_Assignment_: Each of the entries below should be written out exactly as it reads.

──────── Data provided

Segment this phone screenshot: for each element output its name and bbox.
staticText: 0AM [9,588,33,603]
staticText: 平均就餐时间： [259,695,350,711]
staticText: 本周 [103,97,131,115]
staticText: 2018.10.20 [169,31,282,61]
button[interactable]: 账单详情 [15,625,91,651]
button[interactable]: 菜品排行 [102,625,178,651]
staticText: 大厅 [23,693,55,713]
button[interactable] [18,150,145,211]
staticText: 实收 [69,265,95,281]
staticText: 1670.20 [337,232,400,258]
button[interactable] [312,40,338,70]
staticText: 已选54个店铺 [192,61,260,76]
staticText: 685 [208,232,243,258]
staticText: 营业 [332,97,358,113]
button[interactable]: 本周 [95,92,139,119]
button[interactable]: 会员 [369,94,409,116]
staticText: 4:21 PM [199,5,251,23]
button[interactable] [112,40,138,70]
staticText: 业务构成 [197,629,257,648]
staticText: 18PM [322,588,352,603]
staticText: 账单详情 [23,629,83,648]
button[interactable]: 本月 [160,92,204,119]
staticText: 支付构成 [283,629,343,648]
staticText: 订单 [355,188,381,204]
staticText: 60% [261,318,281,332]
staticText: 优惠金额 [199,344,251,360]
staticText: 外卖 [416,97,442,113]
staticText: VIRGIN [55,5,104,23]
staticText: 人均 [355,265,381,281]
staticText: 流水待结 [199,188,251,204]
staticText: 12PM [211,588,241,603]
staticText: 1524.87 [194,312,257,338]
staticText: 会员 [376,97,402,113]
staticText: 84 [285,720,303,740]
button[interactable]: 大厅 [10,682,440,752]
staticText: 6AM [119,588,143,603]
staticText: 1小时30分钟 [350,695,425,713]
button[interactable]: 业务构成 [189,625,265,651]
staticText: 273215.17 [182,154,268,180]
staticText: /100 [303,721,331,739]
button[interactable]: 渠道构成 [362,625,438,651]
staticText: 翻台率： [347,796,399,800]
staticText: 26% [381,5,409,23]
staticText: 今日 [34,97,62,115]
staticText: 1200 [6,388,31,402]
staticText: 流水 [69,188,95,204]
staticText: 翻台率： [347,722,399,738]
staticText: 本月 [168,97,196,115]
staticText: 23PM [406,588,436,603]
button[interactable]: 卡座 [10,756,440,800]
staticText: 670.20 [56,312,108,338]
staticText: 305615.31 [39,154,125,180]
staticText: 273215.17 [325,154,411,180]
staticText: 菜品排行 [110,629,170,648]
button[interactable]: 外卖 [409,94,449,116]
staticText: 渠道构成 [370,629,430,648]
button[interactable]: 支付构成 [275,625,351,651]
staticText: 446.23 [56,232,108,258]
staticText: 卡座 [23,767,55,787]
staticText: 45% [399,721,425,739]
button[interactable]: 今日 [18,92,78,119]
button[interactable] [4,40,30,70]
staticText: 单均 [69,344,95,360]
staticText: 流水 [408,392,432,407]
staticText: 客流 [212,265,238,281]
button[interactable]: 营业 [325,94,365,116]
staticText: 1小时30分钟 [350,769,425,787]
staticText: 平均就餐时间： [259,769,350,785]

────────────────

_Written response_:
Segment this phone screenshot: for each element output its name and bbox.
staticText: 0AM [9,588,33,603]
staticText: 平均就餐时间： [259,695,350,711]
staticText: 本周 [103,97,131,115]
staticText: 2018.10.20 [169,31,282,61]
button[interactable]: 账单详情 [15,625,91,651]
button[interactable]: 菜品排行 [102,625,178,651]
staticText: 大厅 [23,693,55,713]
button[interactable] [18,150,145,211]
staticText: 实收 [69,265,95,281]
staticText: 1670.20 [337,232,400,258]
button[interactable] [312,40,338,70]
staticText: 已选54个店铺 [192,61,260,76]
staticText: 685 [208,232,243,258]
staticText: 营业 [332,97,358,113]
button[interactable]: 本周 [95,92,139,119]
button[interactable]: 会员 [369,94,409,116]
staticText: 4:21 PM [199,5,251,23]
button[interactable] [112,40,138,70]
staticText: 业务构成 [197,629,257,648]
staticText: 18PM [322,588,352,603]
staticText: 账单详情 [23,629,83,648]
button[interactable]: 本月 [160,92,204,119]
staticText: 支付构成 [283,629,343,648]
staticText: 订单 [355,188,381,204]
staticText: 60% [261,318,281,332]
staticText: 优惠金额 [199,344,251,360]
staticText: 外卖 [416,97,442,113]
staticText: VIRGIN [55,5,104,23]
staticText: 人均 [355,265,381,281]
staticText: 流水待结 [199,188,251,204]
staticText: 12PM [211,588,241,603]
staticText: 1524.87 [194,312,257,338]
staticText: 会员 [376,97,402,113]
staticText: 84 [285,720,303,740]
button[interactable]: 大厅 [10,682,440,752]
staticText: 6AM [119,588,143,603]
staticText: 1小时30分钟 [350,695,425,713]
button[interactable]: 业务构成 [189,625,265,651]
staticText: 273215.17 [182,154,268,180]
staticText: /100 [303,721,331,739]
button[interactable]: 渠道构成 [362,625,438,651]
staticText: 翻台率： [347,796,399,800]
staticText: 26% [381,5,409,23]
staticText: 今日 [34,97,62,115]
staticText: 1200 [6,388,31,402]
staticText: 流水 [69,188,95,204]
staticText: 翻台率： [347,722,399,738]
staticText: 本月 [168,97,196,115]
staticText: 23PM [406,588,436,603]
button[interactable]: 卡座 [10,756,440,800]
staticText: 670.20 [56,312,108,338]
staticText: 305615.31 [39,154,125,180]
staticText: 273215.17 [325,154,411,180]
staticText: 菜品排行 [110,629,170,648]
button[interactable]: 外卖 [409,94,449,116]
staticText: 渠道构成 [370,629,430,648]
button[interactable]: 支付构成 [275,625,351,651]
staticText: 446.23 [56,232,108,258]
staticText: 卡座 [23,767,55,787]
staticText: 45% [399,721,425,739]
button[interactable]: 今日 [18,92,78,119]
button[interactable] [4,40,30,70]
staticText: 单均 [69,344,95,360]
staticText: 流水 [408,392,432,407]
staticText: 客流 [212,265,238,281]
button[interactable]: 营业 [325,94,365,116]
staticText: 1小时30分钟 [350,769,425,787]
staticText: 平均就餐时间： [259,769,350,785]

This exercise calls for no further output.